# Introduction to Artificial Intelligence

## Environment simulator and agents for the Yazidi refugee problem

In this first exercise you are asked to implement an environment simulator that runs a variant of the Canadian traveller problem (CTP). Then, you will implement some agents that live in the environment and evaluate their performance.

In the Canadian traveller problem, we are given a weighted graph, and the goal is to travel as cheaply as possible from a given start vertex to a given goal vertex. However, unlike standard shortest path problems in graphs, which have easy known solutions (e.g. the Dijkstra algorithm), here the problem is that some of the edges (an edge being an abstraction of a road in the real world) may be blocked by snow or ice, this being the Canadian traveller problem.

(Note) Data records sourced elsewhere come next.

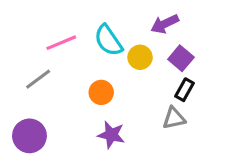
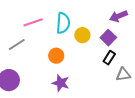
purple arrow: (165, 24) -> (119, 16), moved
cyan semicircle: (108, 40) -> (63, 23), turned -145
gray triangle: (174, 118) -> (123, 74), moved

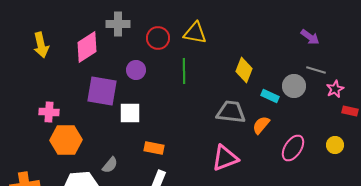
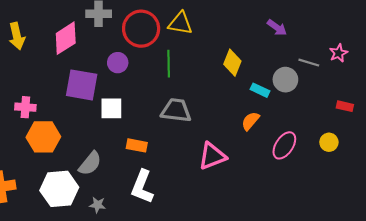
purple arrow: (310, 37) -> (277, 28), moved
red circle: (158, 38) -> (141, 29), size x1.5
pink star: (335, 89) -> (339, 53), moved
gray trapezoid: (231, 112) -> (176, 110), moved
gray semicircle: (110, 165) -> (90, 163), size x1.4

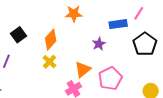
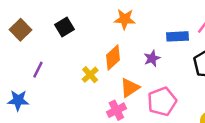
black square: (18, 35) -> (65, 27), moved
orange diamond: (51, 40) -> (113, 58), moved

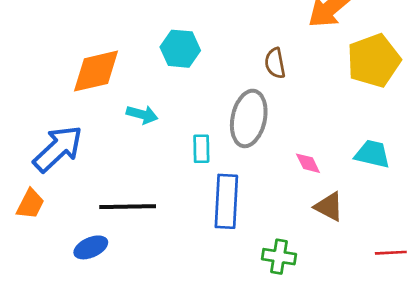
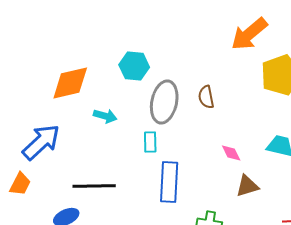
brown semicircle: (275, 63) -> (206, 97), moved
gray ellipse: (249, 118) -> (164, 102), moved
brown triangle: (329, 207) -> (247, 186), turned -45

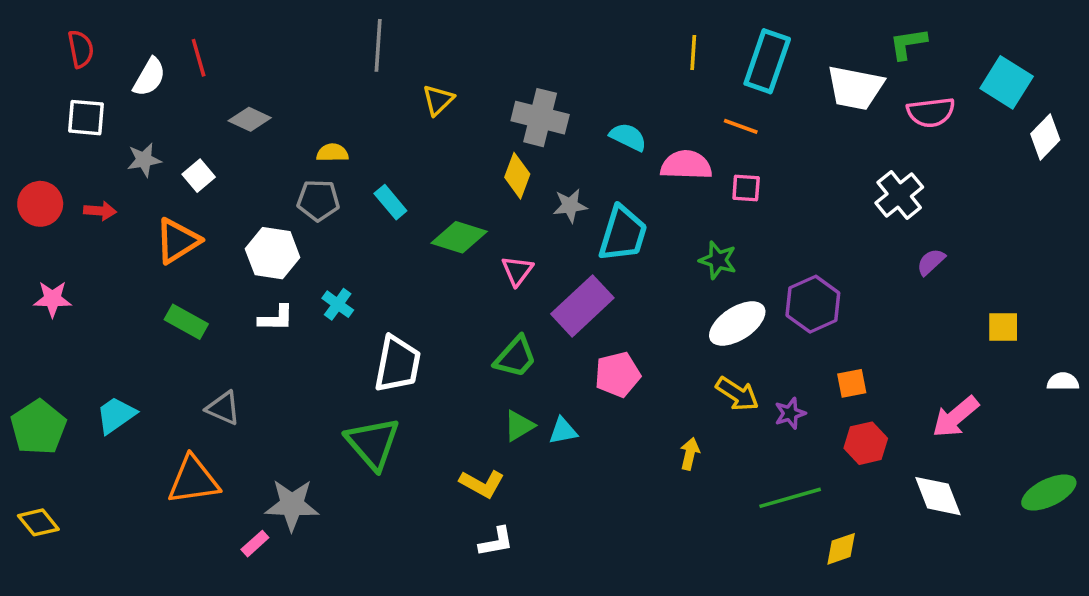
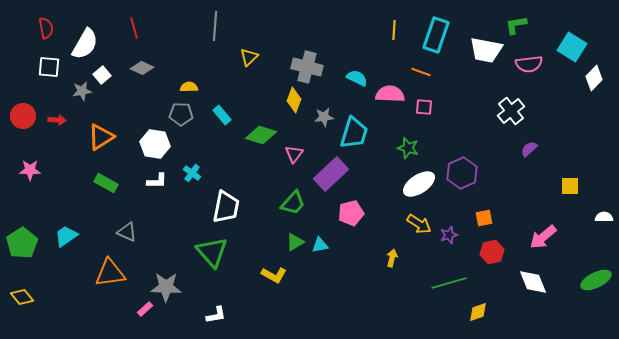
red line: (199, 58) -> (134, 28), moved
white semicircle: (149, 77) -> (85, 44), size x1.4
white square: (199, 176) -> (102, 75), moved
white L-shape: (496, 542) -> (216, 315), moved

In the open research problem version of CTP, the agent can only tell which edges are blocked when visiting an incedent vertex. This leads to a problem of shortest path under uncertainty, with which we are not ready to deal yet. Instead, we will introduce a variant, called the Yazidi refugee problem, with certain knowledge but also add ways to unblock paths, making this an interesting search problem. In this problem there are three types of agents: Yazaidi refugees, ISIS terrorists, and US coalition bombers. Yazidi refugees begin as some graph node, and need to reach a goal - a node representing a city in the Kurdish controlled region in Iraq. ISIS terrorists attempt to kidnap Yazaidi refugees. US coalition bombers sometimes drop bombs, obliterating whetever is at a graph node, or aid packages, which stay at a node until either terrorists or refugees get there. A refugee can travel an edge if carrying a sufficient amount of food, and the food is consumed along the way. An aid package contains food that can be picked up. Your program should first act as an environment simulator. Then, then take up the task of a Yazidi refugee's planning a path (and later on a policy) to safety.

### Yazidi refugee problem environment

The environment consists of a weighted unidrected graph. Each node can contain aid packages, and be visited by either ISIS terrorists or Yazidi refugees. The environment can contain one or more agents of each type, each with known starting location, and a required goal location (Yzaidis only). For each agent, there are state variables designating its current location, and for Yazidis also the amount of food being carried.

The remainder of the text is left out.